消去されたファイルも、セキュリティインシデントにおいて、大きな手掛かりとなります。

具体的な証拠保全の方法として、本問題のように、マルウェア感染したPCのHDDは、ファイル単位ではなくセクタ単位で全セクタを対象にコピーするということをスキルとして持っておくこと。

こういったスキルを積み重ねて、発生するインシデントに柔軟に対応することが可能となります。

平成31年度春期情報処理安全確保支援士試験での「インシデント発生時の初動調査」

「無線LANを侵入経路としたマルウェアへの感染」を題材に、マルウェアの調査と対策について出題されました。

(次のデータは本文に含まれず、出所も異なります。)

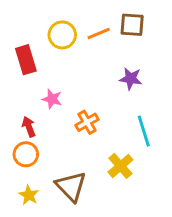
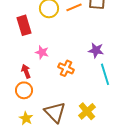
purple star: (131, 79) -> (96, 50), moved
orange cross: (87, 122) -> (66, 68), turned -35
yellow cross: (120, 166) -> (87, 111), moved

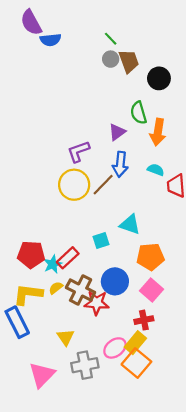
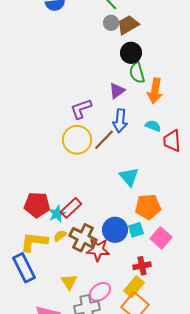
brown trapezoid: (129, 61) -> (128, 25), turned -100
black circle: (159, 78) -> (131, 53), moved
cyan triangle: (130, 224) -> (129, 177), turned 30
cyan square: (101, 241) -> (136, 230), moved
pink square: (151, 290) -> (161, 238), moved
pink ellipse: (115, 348) -> (100, 292), moved

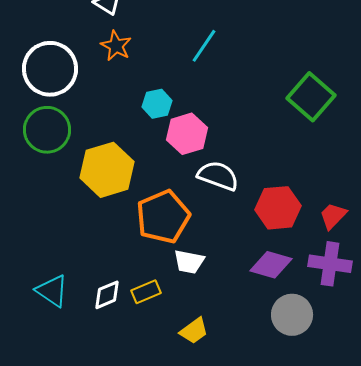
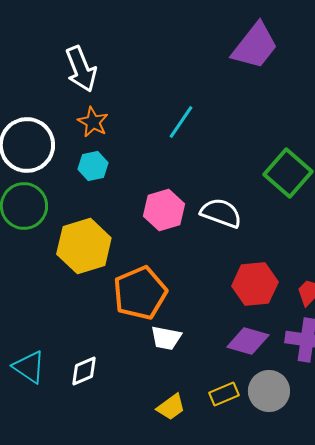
cyan hexagon: (157, 104) -> (93, 166), moved
white semicircle: (218, 176) -> (221, 213), moved
yellow rectangle: (146, 292) -> (224, 394), moved

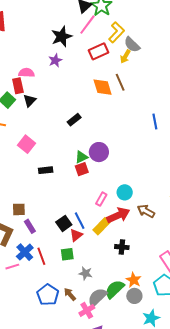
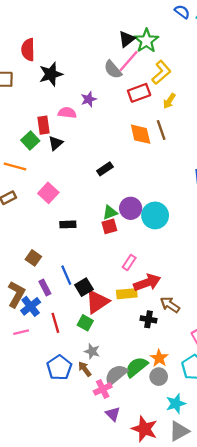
black star: (62, 37) -> (51, 74), moved
gray semicircle: (132, 45) -> (113, 70), moved
pink semicircle: (26, 73) -> (67, 113), moved
cyan circle: (125, 192) -> (155, 215), moved, size x1.5
brown square: (19, 209) -> (33, 258), moved, turned 32
brown arrow: (146, 211) -> (170, 305), moved
blue line: (80, 221) -> (66, 275), moved
yellow rectangle: (101, 226) -> (127, 294), turned 36
red triangle: (76, 235) -> (97, 302), size x1.6
blue cross: (25, 252) -> (31, 306), moved
green square: (67, 254) -> (85, 323), turned 32
gray star: (86, 273) -> (92, 351), moved

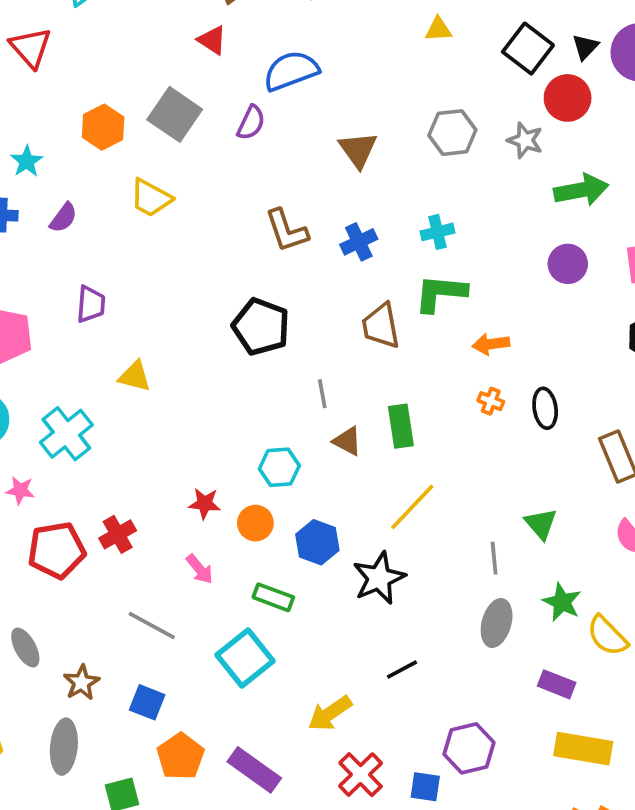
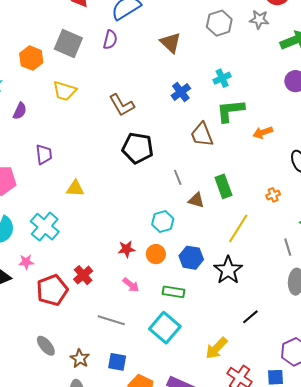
brown L-shape: (287, 231) -> (122, 105), moved
orange cross: (491, 401) -> (273, 195), moved, turned -32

それでは「インシデント発生時の初動調査」の問題となった部分を見ていきましょう。

f:id:aolaniengineer:20200101053949p:plain

 N社では、全従業員に一つずつ利用者IDが割り当てられ、その利用者IDとパスワードが認証サーバに登録される。タブレットPC、問合せ用PC及びD-PC(以下この三つを併せて、社内PCという)へのログイン時並びに内部メールサーバ及びファイルサーバへのアクセス時には、認証サーバを使用して認証が実施される。イントラポータルサーバは、認証サーバと連携して、ベーシック認証を使用している。

 総務部では、無線LAN接続型のタブレットPCを導入している。無線LANの暗号化では、WPA2を使用している。W-APでは、不正な端末の接続を防ぐための対策として、次の機能を使用している。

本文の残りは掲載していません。